Was he a ninja? I’m guessing ninja.
In any event, it was no joke that he pointed an AR-15 rifle at two other officers, stuffed money in a bag… then, that bewildering high-speed chase.
“HA! No one recognized me. My ninja was too good…”
Not surprisingly, the guy was arrested at the end of the chase, and reportedly shot his rifle a couple of times—according to him because he was frightened; he wasn’t really shooting at police.
So, first, he thought his disguise would result in the perfect crime. Next, he thought he could outrun the cops to… I don’t know where… And ultimately, he determined that his situation would be best improved by firing an automatic weapon a couple of times as police converged.
As Sergeant Friday used to say, you just don’t know about some people.
Turning to the eastern shore of Maryland… Oh, come on. I’m sure Sergeant Friday said that at some point.
Anyway, in Maryland, a woman was kicked out of the Casino at Ocean Downs by security guards for breast-feeding her baby in an empty lobby. Not good, but get a load of what the security guards told her when they kicked her out.
According to my favorite magazine, People:
“Alanna Panas of Mechanicsburg, Pennsylvania, says she was trying to soothe her crying baby in the casino lobby on a rainy January 3 when she began to breast-feed. But casino security told her to leave because the baby was not 21 years old and that the baby was a security threat.”
I swear I did not make that up. I really got it from People magazine. First, the casino’s security guards told the lady the baby was underage.
Good call! They must have been real pros!
“Ma’am, may I see the baby’s ID?”
“She doesn’t have an ID. She’s a baby.”
“Well, I’m sorry, but I’m determining she’s not 21 years of age.”
“She’s not. She’s 7 weeks old.”
“Ma’am, you’ll need to put your breast away and leave the premises immediately. The baby’s underage.”

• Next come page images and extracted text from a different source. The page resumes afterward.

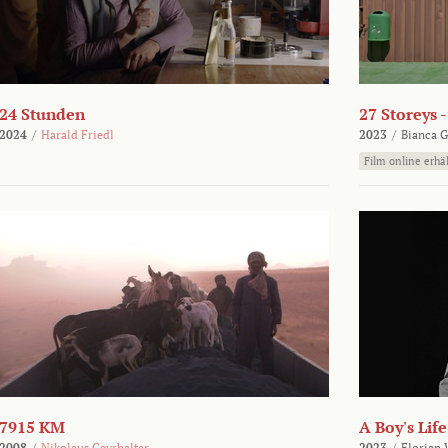
24 Stunden
27 Storeys 
2024
/
Harald Friedl
2023
/
Bianca G
Film online erhäl
7915 KM
A Boy's Life
2008
/
Nikolaus Geyrhalter
2023
/
Florian 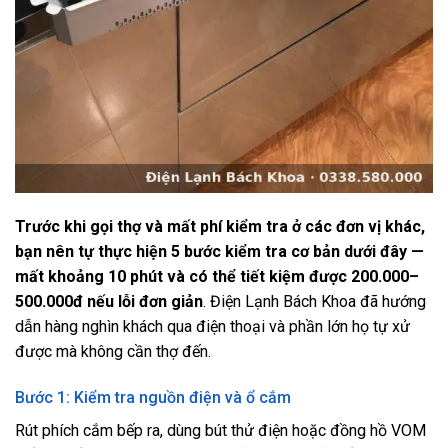
Trước khi gọi thợ và mất phí kiểm tra ở các đơn vị khác,
bạn nên tự thực hiện 5 bước kiểm tra cơ bản dưới đây —
mất khoảng 10 phút và có thể tiết kiệm được 200.000–
500.000đ nếu lỗi đơn giản
. Điện Lạnh Bách Khoa đã hướng
dẫn hàng nghìn khách qua điện thoại và phần lớn họ tự xử
được mà không cần thợ đến.
Bước 1: Kiểm tra nguồn điện và ổ cắm
Rút phích cắm bếp ra, dùng bút thử điện hoặc đồng hồ VOM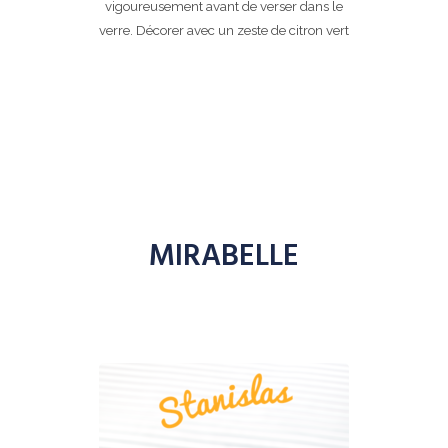
vigoureusement avant de verser dans le
verre. Décorer avec un zeste de citron vert
MIRABELLE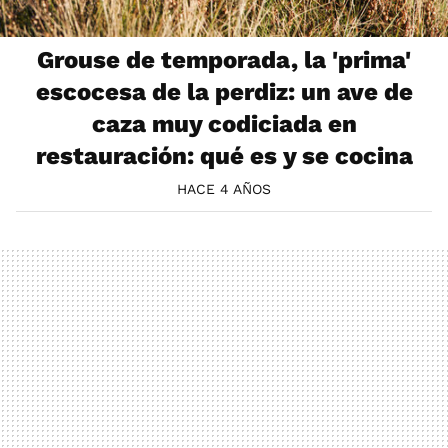
Grouse de temporada, la 'prima'
escocesa de la perdiz: un ave de
caza muy codiciada en
restauración: qué es y se cocina
HACE 4 AÑOS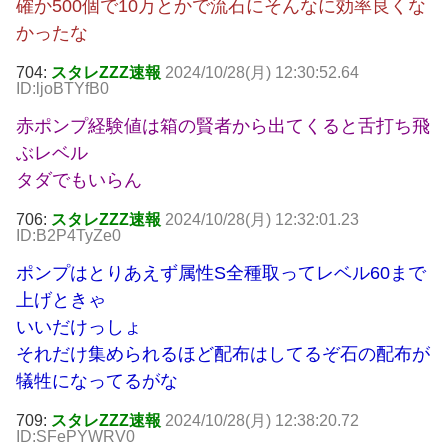
確か500個で10万とかで流石にそんなに効率良くな
かったな
704:
スタレZZZ速報
2024/10/28(月) 12:30:52.64
ID:ljoBTYfB0
赤ポンプ経験値は箱の賢者から出てくると舌打ち飛
ぶレベル
タダでもいらん
706:
スタレZZZ速報
2024/10/28(月) 12:32:01.23
ID:B2P4TyZe0
ポンプはとりあえず属性S全種取ってレベル60まで
上げときゃ
いいだけっしょ
それだけ集められるほど配布はしてるぞ石の配布が
犠牲になってるがな
709:
スタレZZZ速報
2024/10/28(月) 12:38:20.72
ID:SFePYWRV0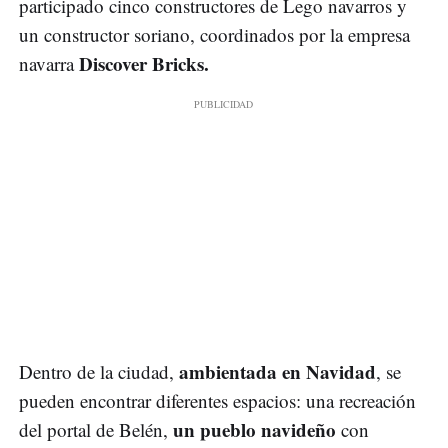
participado cinco constructores de Lego navarros y
un constructor soriano, coordinados por la empresa
Discover Bricks.
navarra
ambientada en Navidad
Dentro de la ciudad,
, se
pueden encontrar diferentes espacios: una recreación
un pueblo navideño
del portal de Belén,
con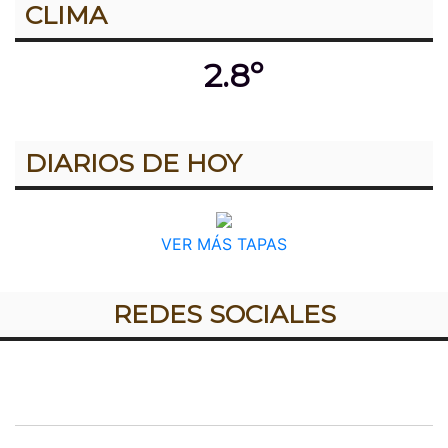
CLIMA
2.8º
DIARIOS DE HOY
VER MÁS TAPAS
REDES SOCIALES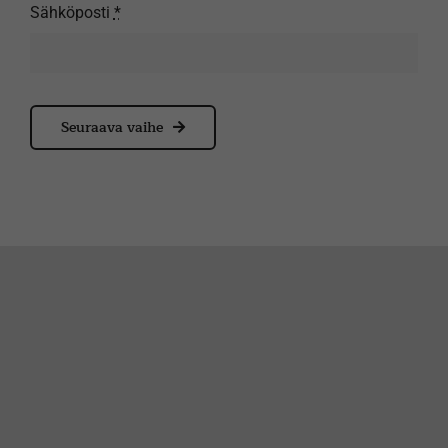
Sähköposti
*
Seuraava vaihe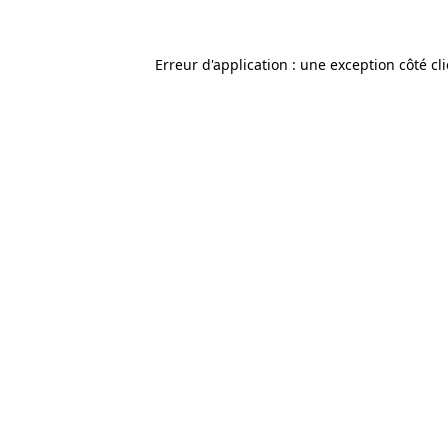
Erreur d'application : une exception côté cl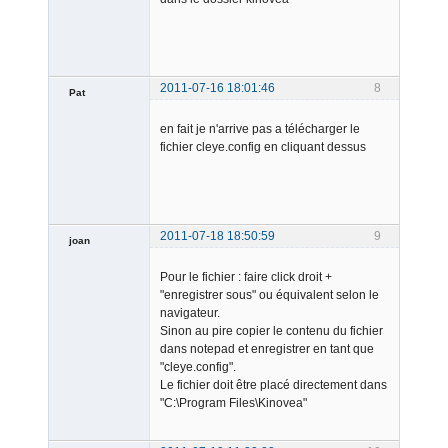
2011-07-16 18:01:46
8
Pat
Member
en fait je n'arrive pas a télécharger le
Offline
fichier cleye.config en cliquant dessus
2011-07-18 18:50:59
9
joan
Pour le fichier : faire click droit +
"enregistrer sous" ou équivalent selon le
navigateur.
Sinon au pire copier le contenu du fichier
dans notepad et enregistrer en tant que
"cleye.config".
Admin
Le fichier doit être placé directement dans
Offline
"C:\Program Files\Kinovea"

But as much as that got my attention, what really got me was that they called the baby a “security threat.” Did they think it was a baby…er, booby trap? A Trojan Baby?
Because it looked like, you know, a baby.
The mother, naturally, wrote all about it on Facebook, and Ocean Downs posted an apology on Facebook on behalf of “any staff member” who “did not help make the guest’s experience enjoyable.”
Speaking of enjoyable guest experiences, over in Baltimore, security guards at the new Horseshoe casino logged eight physical altercations between guests, or some combination of guests and guards, during the month of November.
November 10: “An intoxicated female subject was arrested by BCP (Baltimore City Police) for assaulting a security guard. A male subject and a female subject became involved in a physical altercation at Pit 2. The subjects were separated and then evicted.”
“November 21: Two (2) female subjects became involved in a physical altercation and were evicted.”
Wow. One fight between a male and female subject, and another between two (2) female subjects.
The list of altercations goes on, with one guy damaging a television, four guys fighting in the parking garage… The casino’s security staff is to be commended, because they dealt with just about everything in November that security people would ever have to deal with. There were only two things missing from the list.
That’s right. No mothers had to be wrestled to the ground for breast-feeding.
And there wasn’t an underage baby in sight.